Electric Lake: Deep snow makes access challenging. The ice may be unsafe, due to the warm (50-55 degree) inflow of mine water. A blanket of snow has also insulated the ice pack.

Huntington Reservoir: (on the Wasatch Plateau, Sanpete County) No recent report. Take a snow shovel to remove the snow covering the ice. Tiger trout move around the lake in schools, resulting in sporadic fishing action. The reservoir is closed to the possession of cutthroat trout or trout with cutthroat markings.
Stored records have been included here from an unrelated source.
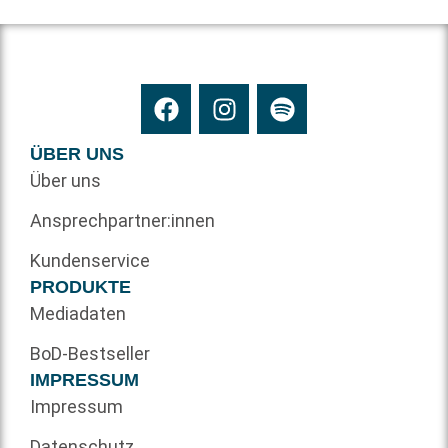
ÜBER UNS
Über uns
Ansprechpartner:innen
Kundenservice
PRODUKTE
Mediadaten
BoD-Bestseller
IMPRESSUM
Impressum
Datenschutz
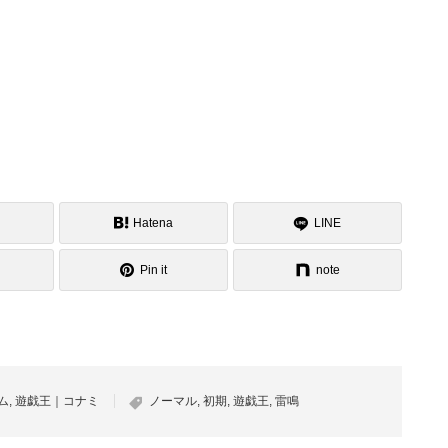
Hatena
LINE
Pin it
note
ム
,
遊戯王｜コナミ
ノーマル
,
初期
,
遊戯王
,
雷鳴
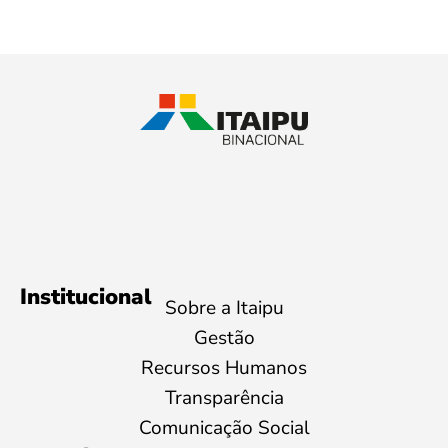
Institucional
Sobre a Itaipu
Gestão
Recursos Humanos
Transparência
Comunicação Social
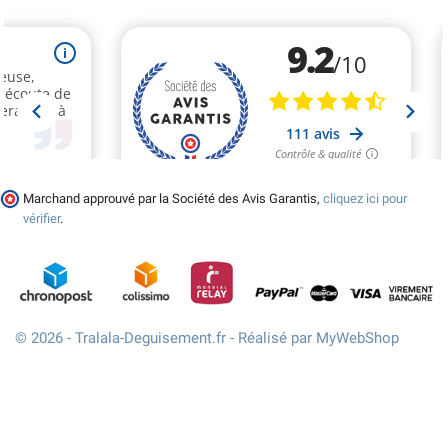
Marchand approuvé par la Société des Avis Garantis,
cliquez ici pour
vérifier
.
© 2026 - Tralala-Deguisement.fr - Réalisé par MyWebShop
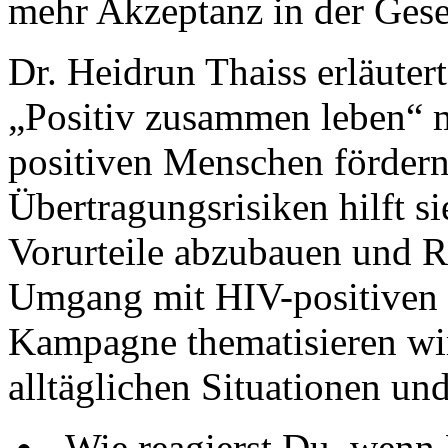
mehr Akzeptanz in der Gesel
Dr. Heidrun Thaiss erläuter
„Positiv zusammen leben“ m
positiven Menschen fördern
Übertragungsrisiken hilft si
Vorurteile abzubauen und R
Umgang mit HIV-positiven M
Kampagne thematisieren wi
alltäglichen Situationen un
„Wie reagierst Du, wenn 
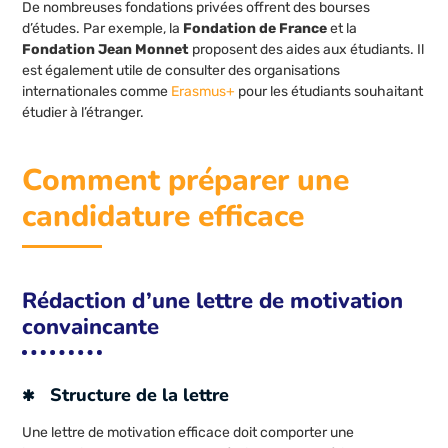
De nombreuses fondations privées offrent des bourses
d’études. Par exemple, la
Fondation de France
et la
Fondation Jean Monnet
proposent des aides aux étudiants. Il
est également utile de consulter des organisations
internationales comme
Erasmus+
pour les étudiants souhaitant
étudier à l’étranger.
Comment préparer une
candidature efficace
Rédaction d’une lettre de motivation
convaincante
Structure de la lettre
Une lettre de motivation efficace doit comporter une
Joe's Valley Reservoir: Joe's Valley Reservoir ice is unsafe. Please wait at least one week before venturing out, and use extreme caution. Emery Water Conservancy District prohibits the use of snow machines or ATVs on the ice. The trout limit is two; only one over 22 inches. All trout 15-22 inches must be immediately released.

Lake Powell: The Lake Powell fishing report home page is: http: //www.wayneswords.com.

LaSal Mountains: Sgt. Edward Meyers reports that Ken's lake has a thin ice cover with little or no fishing pressure. All LaSal Mountain lakes are inaccessible.

Scofield Reservoir: Aquatics biologist Craig Walker reports that ice thickness is about six inches. Fishing success has been good. Anglers are catching predominantly rainbow trout, which range between 12-19 inches with an average of 15 inches. Anglers have been using attractants along with ice flies or jigs, tipped with a meal worm, nightcrawler or cut bait. Walker suggests that fishermen use "hot color" attractants. Metallic and gold also work well. He recommends changing bait frequently to maximize the scent around your bait. The bite has generally been light. Setting the hook can be tricky. Fishing action generally depends on the location of schooling fish.